*Instructions for the task*: Only a number is wanted: how many lines in the records below contain "This"?

(Stored entries)
········

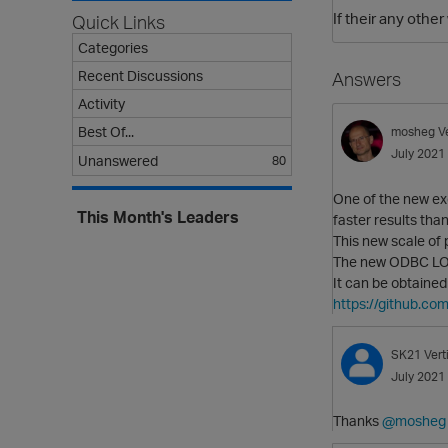
If their any othe
Quick Links
Categories
Recent Discussions
Answers
Activity
Best Of...
mosheg
V
July 2021
Unanswered
80
One of the new exc
This Month's Leaders
faster results tha
This new scale of
The new ODBC LOAD
It can be obtaine
https://github.co
SK21
Ver
July 2021
Thanks
@mosheg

········

*Written solution*: 2